By Cameron Jewell
4 November 2013 — Scientists have created a biodegradable, recyclable form of medium density fibreboard, which could mean greener fitouts for offices.
MDF is a cheap, popular engineered wood product widely used in offices. It is made by breaking down bits of wood into wood fibres, which are then pressurised and stuck together with resin and wax. The resin is currently composed of urea and formaldehyde, the use of which is restricted due to health concerns.
A team from the University of Leicester in the UK has created a new wood-based product similar to MDF that uses a resin based on starches from natural sources, including potatoes, leading to a more environmentally friendly and sustainable product.

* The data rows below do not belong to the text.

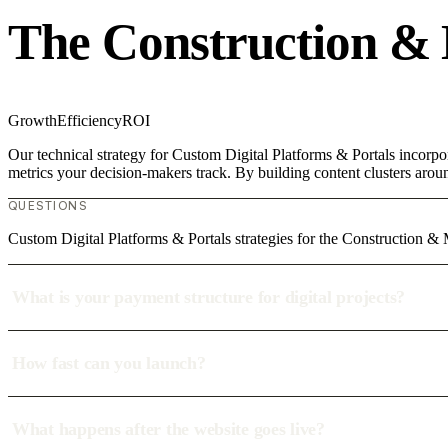
The Construction &
Growth
Efficiency
ROI
Our technical strategy for Custom Digital Platforms & Portals incorpo
metrics your decision-makers track. By building content clusters aroun
QUESTIONS
Custom Digital Platforms & Portals strategies for the Construction 
What is your payment structure for digital projects?
How fast can you launch?
What happens after the website goes live?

While MDF is made from waste wood, it is currently unrecyclable, leading to waste product being incinerated or being sent to landfill. The new invention is recyclable and compostable, which could allow for a great reduction of waste. Close to one million tonnes of MDF is made a year in the UK, so the potential for waste reduction is large.
The researchers say the new material is easier to manufacture than existing MDF as the components are easily pre-mixed and only set on the application of heat and pressure.
Dr Will Wise, who led the practical studies, said: “It has been a technological challenge to develop material with the correct properties, but it is a great thrill to see the finished boards which look identical to the MDF which is so commonly used.”
Lead researcher Professor Andrew Abbott was awarded the Royal Society Brian Mercer Award for Innovation 2013 for the invention, which will enable the product to go from prototype to manufacture. The award is a scheme for scientists who wish to develop an already proven concept or prototype into a near-market product ready for commercial exploitation.
Professor Abbott said the award meant the team could “now scale up our process from laboratory to the full scale manufacture of a product that I hope will revolutionise industries dependent on MDF and provide them with a more environmentally-friendly alternative”.